ハーメルン
ケイネス先生の聖杯戦争
第十六局面

 バーサーカーの鉤爪が、そばにあった転落防止用の鉄柵に喰らい付き、一気に引きむしった。根元のコンクリートを粉砕しながら持ち上がる。

 それは、本来は起こるはずのない現象だ。いかに頑丈な鉄材製とはいえ、これほど長大な物体が一点で保持されて形を保っていられるわけがない。破断限界を明らかに越えている。

 ディルムッドは目をすがめる。

 バーサーカーの手が鉄柵を握り締める箇所から、深紅の葉脈のようなものが伸び、広がり、全長十メートル超の鉄材に禍々しい赤光を宿らしめている。

 ――「強化」の魔術か?

 だが、直後に起こった異常事態にはさすがに瞠目した。

 闇色の騎士は、即席の長物を一瞬で振り上げた。当然ながらこの地下下水道の上下幅は十メートルもない。身幅の半分以上が天井に突き刺さり、埋まり、そのまま動かせなくなる。それ以外の結末はあり得ないはずだった。

 耳を聾し、腹の底に轟く壮絶な破砕音が連続し、コンクリート片と粉塵が一斉に視界を塞ぐ。

「主よ、失礼をば!」

 だが、音からディルムッドは何が起こっているのかを正確に察した。須臾の反応速度でケイネスを小脇に抱え、飛び退った――直後に、今までランサー陣営の立っていた地点が爆砕し、噛み砕かれ、足場としての用をなさなくなる。

「強化魔術で説明のつく範疇ではないな。あれが奴の宝具か」

「主よ、お下がりください。もっと遠くへ!」

「ふむ……」

 ケイネスを離し、前を見据える。

 精神を鑢掛けするような濁った絶叫とともに、破壊の暴風が荒れ狂いながら急速に接近してきていた。

 この空間よりも巨大な掘削機が、恐るべき速度ですべてを砕き散らしながら迫ってきている。

 深紅の葉脈の浸食を受けた鉄柵が縦横に振り回され、何の抵抗もなく周囲の下水管構造を破壊しながらバーサーカーが駆け寄ってきているのだ。弾塑性力学は愚か、いかなる魔術の常識に照らし合わせても不条理極まる超絶的な強度が鉄柵に与えられていると考えるほかなかった。
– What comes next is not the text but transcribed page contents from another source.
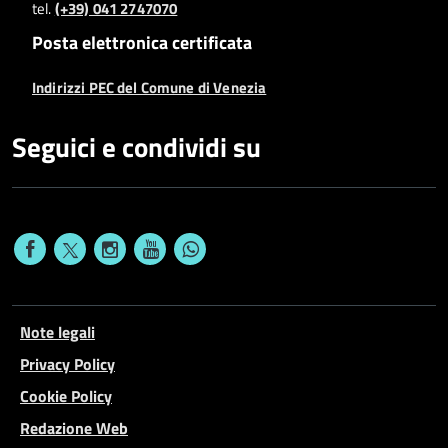
tel.
(+39) 041 2747070
Posta elettronica certificata
Indirizzi PEC del Comune di Venezia
Seguici e condividi su
Note legali
Privacy Policy
Cookie Policy
Redazione Web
 地下にあって自殺行為としか思えぬ暴挙だが、バーサーカーの壮絶な身体能力は、崩落する土砂と金属とセメントの大質量をものともせずに弾き飛ばしながら猛然と突撃を続行する。

 ――なるほどな。

 ディルムッドは鋭い呼気とともに、その身を疾風と化す。叫喚と爆音と破砕音を撒き散らす狂騎士とは対照的に、その踏み込みには一切の音を伴わなかった。それは、地面を踏みしめた反動が、損分なく推進力に変換されたことを意味する。入神の冴えを持って為される流水のごとき運体。
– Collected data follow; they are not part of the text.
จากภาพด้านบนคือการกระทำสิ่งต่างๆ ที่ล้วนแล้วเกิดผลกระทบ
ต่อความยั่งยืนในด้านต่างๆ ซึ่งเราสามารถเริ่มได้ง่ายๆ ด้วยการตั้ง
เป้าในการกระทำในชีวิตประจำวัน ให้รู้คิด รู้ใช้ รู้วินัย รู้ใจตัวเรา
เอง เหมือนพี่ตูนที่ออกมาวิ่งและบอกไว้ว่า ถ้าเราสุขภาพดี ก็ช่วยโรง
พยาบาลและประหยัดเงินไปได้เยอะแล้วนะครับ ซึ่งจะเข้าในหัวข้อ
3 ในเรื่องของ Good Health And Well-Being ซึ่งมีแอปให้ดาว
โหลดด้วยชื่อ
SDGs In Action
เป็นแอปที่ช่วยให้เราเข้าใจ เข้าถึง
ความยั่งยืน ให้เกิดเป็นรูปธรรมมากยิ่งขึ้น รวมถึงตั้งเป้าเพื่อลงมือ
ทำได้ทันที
 微塵の躊躇も見せず、バーサーカーが得物を振り回す球状の即死領域へと踏み入った。

 ――なんたる武錬か。

 改めて、闇色の英霊の、戦士としての桁外れの実力に驚嘆する。自分ならばあれほど巨大な得物を、これほどの速度とパワーを維持したまま振り回し続けるなど、たとえ狭隘な地下空間でなくとも不可能だったろう。

 聖杯戦争の最初の相手としてまったく不足はない。

「ゆえに、残念だ」

 その口の中のつぶやきが音になるより遥か手前で、赤い閃光が閃き、闇色に染まった鉄柵が半ばより切断される。周囲の人工物に一方的な破壊をもたらし続けた凶器としてはありえないほどあっけなく、滑らかな断面を残して飛んでいった。